On Friday, the Court’s order list answered two sets of certified questions from the Fifth Circuit. Meanwhile, half a world away, Justice Hecht’s answer to a very different sort of question was reprinted in the Sydney Morning Herald.

The question posed to Justice Hecht: “Why do grown-ups get to do what they want?” His answer is here (about half-way down the page). (( If you’re curious, this exchange was printed as part of “an edited excerpt” from a book in which the author sought to pose to real authority figures the kinds of questions asked by small children:

I planned my strategy. Should I open books or cruise the internet? Too easy. No, I’d give myself a challenge: I’d get each answer from a real person who knows it by heart, someone whose very livelihood depends on the knowledge that he carries in his head. I’d make nothing up, tempting as it might be. I’d call fire chiefs and astronauts and ships’ captains and movie directors and magicians and anyone else who might know a thing or two about something a seven-year-old wants to know.
))

This week’s two-part installment of “We’re taking it to the Supreme Court”
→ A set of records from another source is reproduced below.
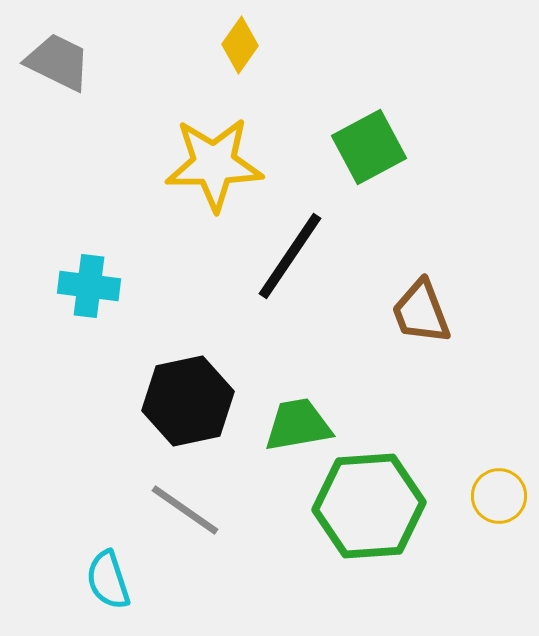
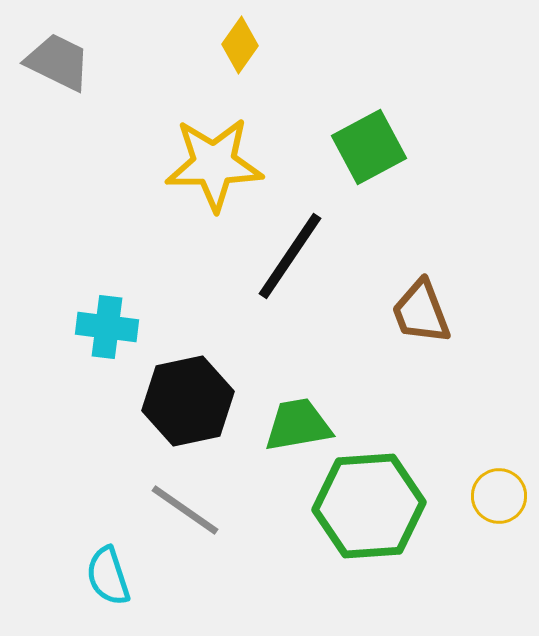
cyan cross: moved 18 px right, 41 px down
cyan semicircle: moved 4 px up
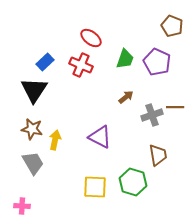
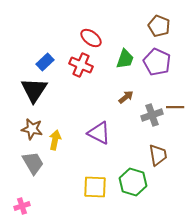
brown pentagon: moved 13 px left
purple triangle: moved 1 px left, 4 px up
pink cross: rotated 21 degrees counterclockwise
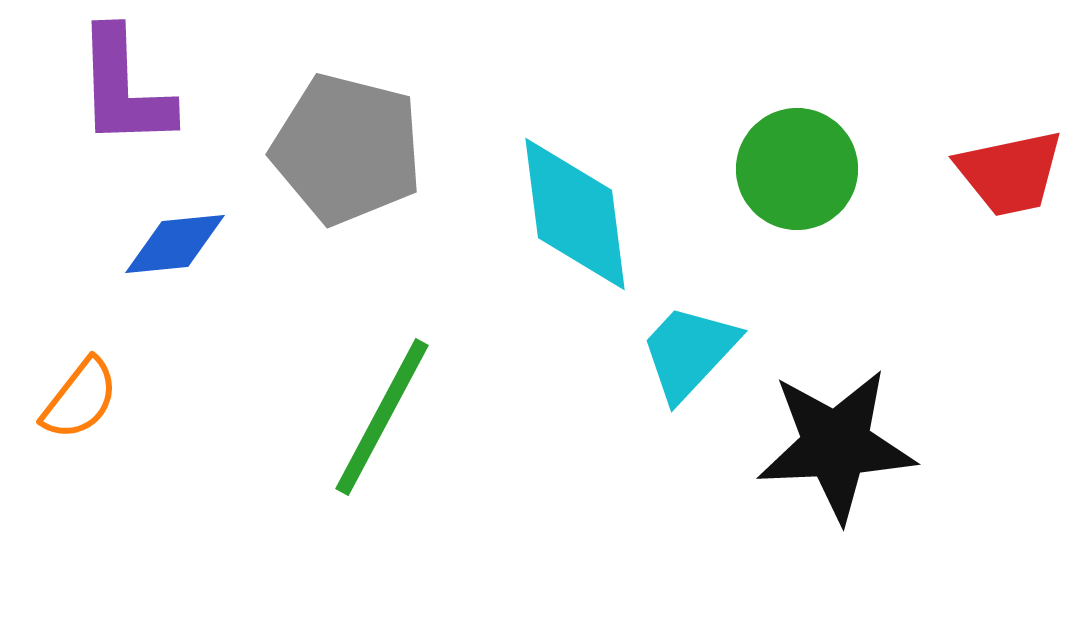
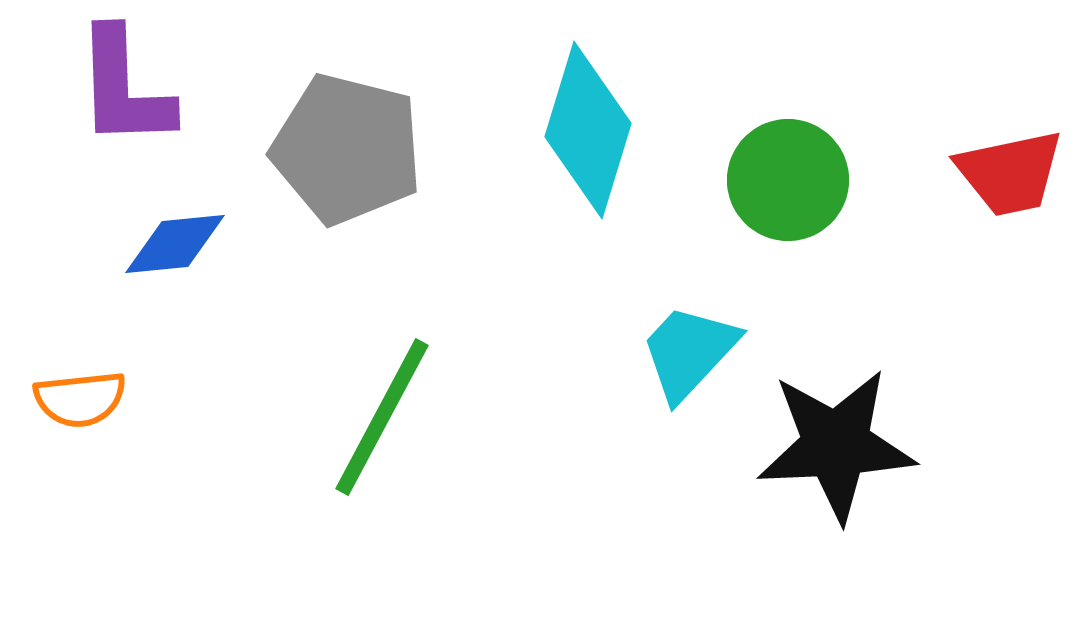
green circle: moved 9 px left, 11 px down
cyan diamond: moved 13 px right, 84 px up; rotated 24 degrees clockwise
orange semicircle: rotated 46 degrees clockwise
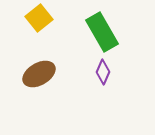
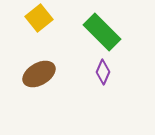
green rectangle: rotated 15 degrees counterclockwise
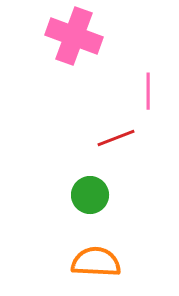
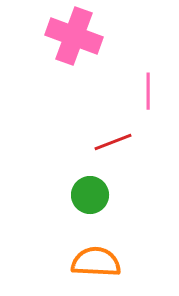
red line: moved 3 px left, 4 px down
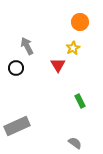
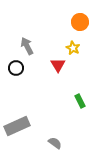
yellow star: rotated 16 degrees counterclockwise
gray semicircle: moved 20 px left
  • The Monitor (McAllen) reports about a recent Thirteenth Court decision involving an election contest over a school-board seat for the La Joya ISD. The court of appeals decision is Gonzalez v. Villareal, No. 13-07-00704-CV, from February 8, 2008.

    From the article:

    Ochoa said Friday that she believed the May election was valid, and that the 13th Court of Appeals did not take the evidence into consideration when it affirmed Hinojosa’s verdict last week. …

    Her attorney, Adam Poncio, said he is planning to file an appeal with the Texas Supreme Court on Monday. Opposing attorney Oscar Longoria has argued that the Supreme Court does not have jurisdiction to hear the case because there has been no other case decided on an election challenge that could be used to show that the appeals court did not follow established precedent.

  • The Daily News (Galveston County) reports about the First Court’s decision in City of Galveston v. Saint-Paul, No. 01-06-00580-CV . This case challenged the adequacy of the city’s public notice that it was leasing 185 acres of Pelican Island that was to be used by BP Energy for what the article calls “a controversial liquified natural gas terminal.”

    … Mark Stevens, who represents Saint-Paul, said he was disappointed about Thursday’s ruling by a three-judge panel and that his client likely would request a rehearing before the appeals court’s entire membership or go to the Texas Supreme Court.